Why Technical Translation Matters in the Cyber Security World
by Ofer Tirosh
This article is a part of free preview of one of our premium editions, which can be downloaded here: https://pentestmag.com/download/preview-active-directory-pentesting/
Technical translation is very relevant to cyber security and penetration testing. As such, anything less than a translation agency specializing in technical translation is very likely a bad idea, and potentially a very costly error. This is true not only for the pentesters but for their clients as well. Pentesting, like any technical realm, has more than its fair share of industry specific language. How it is translated can quite literally make the difference between successful (and profitable) pentesting efforts and the collapse of a conglomerate.
The technical translation of words like PyPI (the Python Package Index or repository) and Kali is going to be difficult for anyone without the relevant programming experience to accurately translate and virtually impossible with most free translation tools online.
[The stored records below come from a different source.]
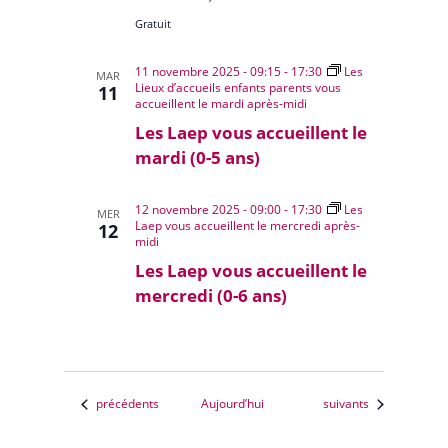
Gratuit
11 novembre 2025 - 09:15
-
17:30
Les
MAR
Lieux d’accueils enfants parents vous
11
accueillent le mardi après-midi
Les Laep vous accueillent le
mardi (0-5 ans)
12 novembre 2025 - 09:00
-
17:30
Les
MER
Laep vous accueillent le mercredi après-
12
midi
Les Laep vous accueillent le
mercredi (0-6 ans)
Évènements
Évènements
précédents
Aujourd’hui
suivants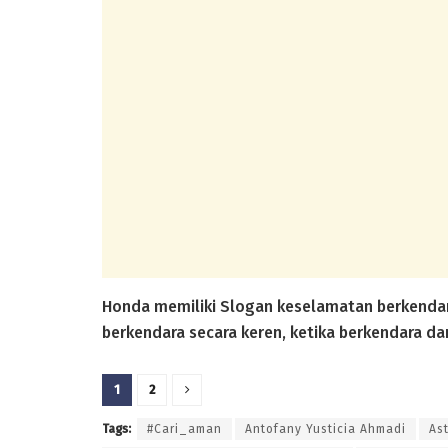
Honda memiliki Slogan keselamatan berkenda
berkendara secara keren, ketika berkendara 
1
2
Tags:
#Cari_aman
Antofany Yusticia Ahmadi
As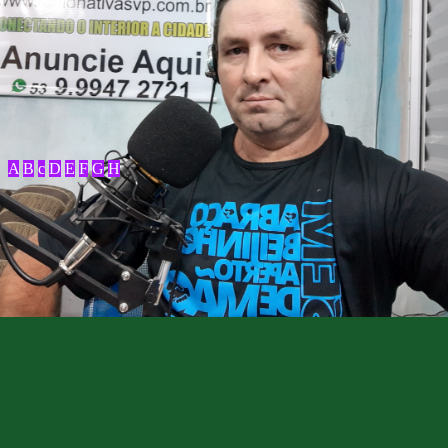
A
B
c
D
E
F
G
H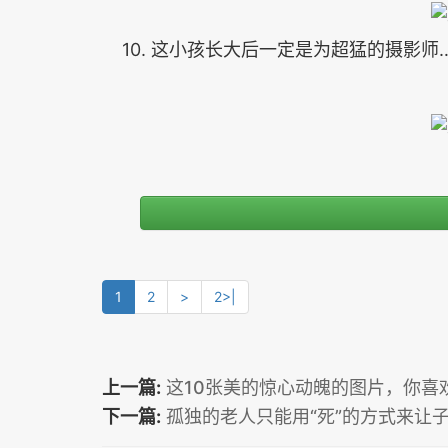
10. 这小孩长大后一定是为超猛的摄影师
1
2
>
2>|
上一篇:
这10张美的惊心动魄的图片，你喜
下一篇:
孤独的老人只能用“死”的方式来让子女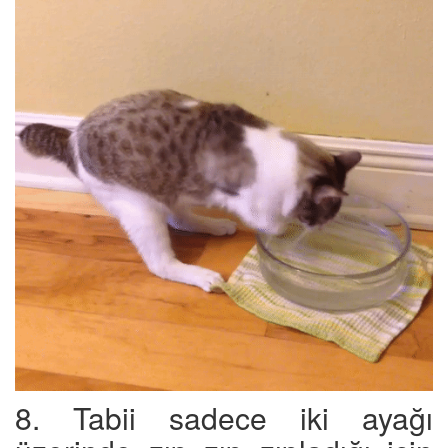
8. Tabii sadece iki ayağı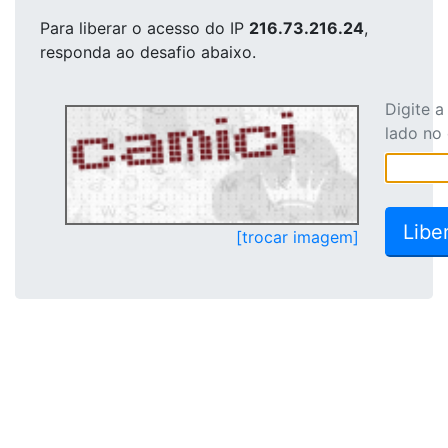
Para liberar o acesso
do IP
216.73.216.24
,
responda ao desafio abaixo.
Digite 
lado no
[trocar imagem]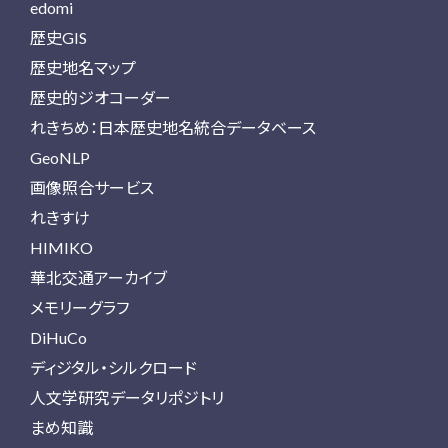
edomi
歴史GIS
歴史地名マップ
歴史的ジオコーダー
れきちめ：日本歴史地名統合データベース
GeoNLP
画像照合サービス
れきすけ
HIMIKO
華北交通アーカイブ
メモリーグラフ
DiHuCo
ディジタル・シルクロード
人文学研究データリポジトリ
まめ知識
Machine translations can offer very little more than a literal translation of the words with their counterparts in another language at present. In this increasingly digital day and age with the technological revolution just now building a full head of steam, (no pun intended) cyber security and pen-testing are an increasingly important part of any corporate globalization or internationalization strategy. A failure to accurately translate the results of the penetration testing could make the difference between a successful globalization campaign and the complete collapse of the corporate client.
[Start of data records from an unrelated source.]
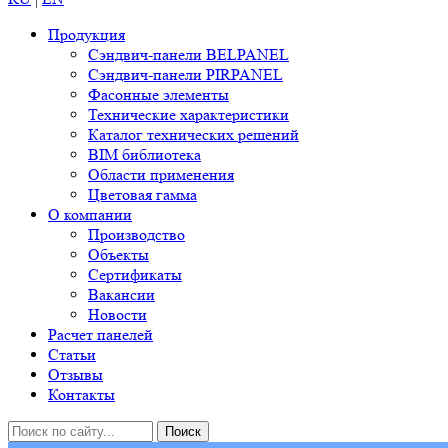
Продукция
Сэндвич-панели BELPANEL
Сэндвич-панели PIRPANEL
Фасонные элементы
Технические характеристики
Каталог технических решений
BIM библиотека
Области применения
Цветовая гамма
О компании
Производство
Объекты
Сертификаты
Вакансии
Новости
Расчет панелей
Статьи
Отзывы
Контакты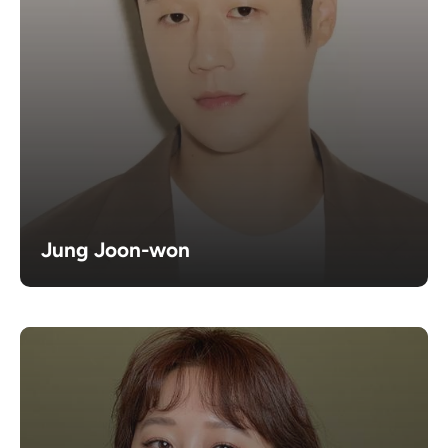
Jung Joon-won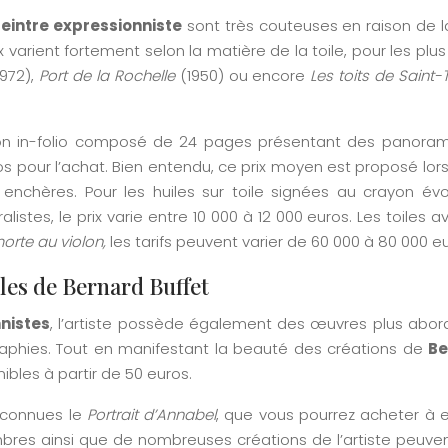
eintre expressionniste
sont très couteuses en raison de l
x varient fortement selon la matière de la toile, pour les plus
972),
Port de la Rochelle
(1950) ou encore
Les toits de Saint-
on in-folio composé de 24 pages présentant des panora
s pour l’achat. Bien entendu, ce prix moyen est proposé lor
x enchères. Pour les huiles sur toile signées au crayon év
stes, le prix varie entre 10 000 à 12 000 euros. Les toiles a
orte au violon,
les tarifs peuvent varier de 60 000 à 80 000 eu
les de Bernard Buffet
nistes
, l’artiste possède également des œuvres plus abor
aphies. Tout en manifestant la beauté des créations de
Be
bles à partir de 50 euros.
s connues le
Portrait d’Annabel
, que vous pourrez acheter à e
bres ainsi que de nombreuses créations de l’artiste peuven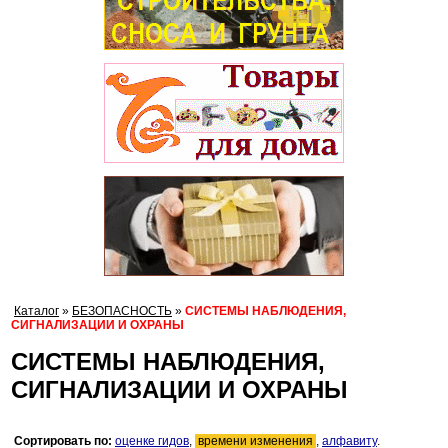
Каталог
»
БЕЗОПАСНОСТЬ
»
СИСТЕМЫ НАБЛЮДЕНИЯ,
СИГНАЛИЗАЦИИ И ОХРАНЫ
СИСТЕМЫ НАБЛЮДЕНИЯ,
СИГНАЛИЗАЦИИ И ОХРАНЫ
Сортировать по:
оценке гидов
,
времени изменения
,
алфавиту
.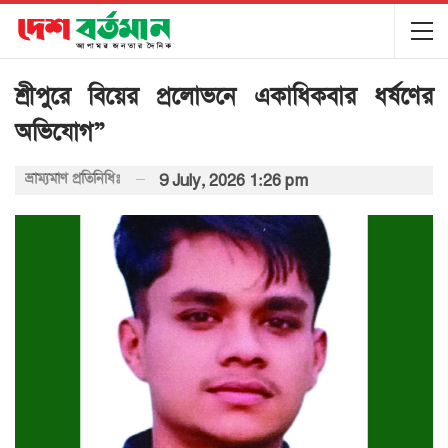
শ্রীপুরে বিয়ের প্রলোভনে একাধিকবার ধর্ষণের
অভিযোগ”
ভ্রাম্যমাণ প্রতিনিধিঃ
9 July, 2026 1:26 pm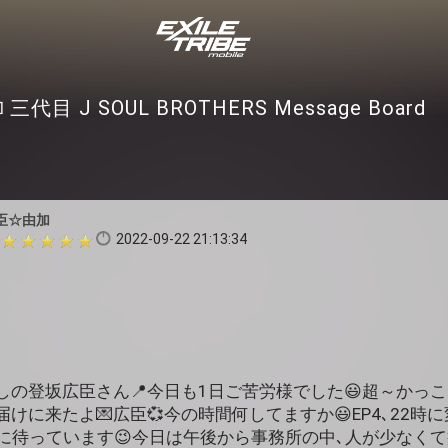
三代目 J SOUL BROTHERS Message Board
臣☆由加
2022-09-22 21:13:34
しの登坂広臣さん📍今日も1日ご苦労様でした😃超～かっ
けに来たよ💌広臣💞今の時間何してますか😃EP4､22時
に待っています😉今日は午後から事務所の中､人が少なくて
The Importance of Pentesting in the Digital Age
According to the Business2Community website, one out of every eight companies will be “destroyed by data breaches” and sixty percent of all companies that suffer a databreach will go bankrupt within the first six months after the data breach. Pentesting and other efforts focused on cybersecurity are a means for these corporations to avoid these challenges to begin with. Ethical hacking is all about finding out where all of the potential vulnerabilities are, preferably before the more unethical type discover them.
In this digital day and age, and with the ongoing efforts at globalization in virtually every aspect of our lives, those cyber security specialists who conduct penetration testing are quite literally on the front lines of a digital battleground. This battleground, being digital, is not restricted to the corporeal realm, and thus, not limited by borders or language. While such a point may be debatable, some of the best hackers, crackers and leets in the world are from the former Soviet Block nations, Russia and China, though there are some people in both India and the US that may argue this point insufferably.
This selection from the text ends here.